Es bastante fácil deshumanizar y exteriorizar la voz de Dios en este mundo. Los pobres, los destrozados, los ciegos, los cautivos existieron en aquel entonces y allá en otras tierras. Pero Jesús insistió que las palabras de Isaías no fueran simplemente para generaciones anteriores. Eran para el presente. Son el presente.
Sin embargo, aún si aceptamos sus palabras para nuestros tiempos, todavía nos cuesta tomarlas en serio. Tal vez supongamos que se debe curar a los destrozados de este mundo; quizás debamos dedicarnos a la reforma de las cárceles; puede que nos veamos retados a trabajar por los pobres. Pero, todavía no representa el significado más profundo de la revelación.
Porque la profecía se cumple cuando la recibimos tú y yo como mensaje dirigido a nosotros. Somos nosotros los pobres. Estamos empobrecidos, no solamente en cuanto a nuestros deseos sin cumplir, materiales o no, sino en las cuestiones más secretas de nuestra vulnerabilidad personal, nuestra incapacidad de salvarnos y de curarnos, nuestra incapacidad total de organizar nuestra manera de vivir y amar.
Y son también nuestros los los corazones que sufren en esas mismas vidas y amores y trabajos que caracterizan nuestra existencia. No he conocido a ninguna mujer, ninguna niña, ningún hombre ni ningún niño que queden exentos de esta condición. Sin embargo, muchos de nosotros hemos reprimido o ignorado este mismo hecho. Al recibir la profecía, reconocemos nuestra verdad.

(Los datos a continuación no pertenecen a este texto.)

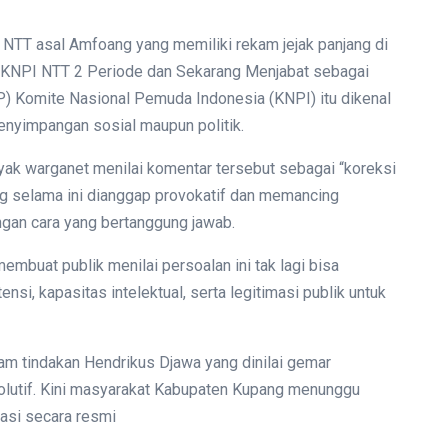
a NTT asal Amfoang yang memiliki rekam jejak panjang di
ua KNPI NTT 2 Periode dan Sekarang Menjabat sebagai
 Komite Nasional Pemuda Indonesia (KNPI) itu dikenal
penyimpangan sosial maupun politik.
yak warganet menilai komentar tersebut sebagai “koreksi
g selama ini dianggap provokatif dan memancing
ngan cara yang bertanggung jawab.
mbuat publik menilai persoalan ini tak lagi bisa
si, kapasitas intelektual, serta legitimasi publik untuk
am tindakan Hendrikus Djawa yang dinilai gemar
lutif. Kini masyarakat Kabupaten Kupang menunggu
tasi secara resmi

Así también pasa con nuestra ceguera ante la gracia de Dios, la riqueza de la vida, el don de cada respiro y movimiento de nuestros corazones. Así también con nuestra incapacidad de ver las heridas y dones de los que están cerca y lejos. Tenemos ojos, pero no vemos.
Nosotros también somos cautivos: presos en celdas con barrotes y caminos cerrados, incapaces de ver salida del fracaso, de nuestros egoísmos y traiciones, nuestros miedos que nos inmobilizan, nuestros apegos que nos tienen paralizados.
Así se encuentra la Iglesia cautiva, pecaminosa y pobre, rota y subyugada por sus propios ídolos y obsesiones. Contemos las maneras.
Y así también se quedan atrapadas las naciones en sus nacionalismos, nuestros pueblos enjaulados en la tradición que aplasta la vida humana y el espíritu, nuestras economías y clases políticas encerradas en los intereses creados.
Al oír la palabra proclamada o al leer las sagradas escrituras, dejemos que primero “se cumpla lo que acabamos de oír.” O Dios, quédate con nosotros, sé nuestro Emanuel. Ven a nuestra ineptitud. Abre nuestros ojos cansados. Líbranos—a todos nosotros. Ábrenos el corazón y la mente.
Si no encontramos la Palabra de Dios a este nivel tan primario y existencial, no nos conmoverá ninguna de las reflexiones históricas hechas por los teólogos sobre la interpretación de las sagradas escrituras. Todas las teologías especulativas del mundo no transformarán nuestros corazones.
Debemos, en efecto, asumir la postura de San Juan Bautista; hay una cosa que tengo clara: “No soy el Mesías.”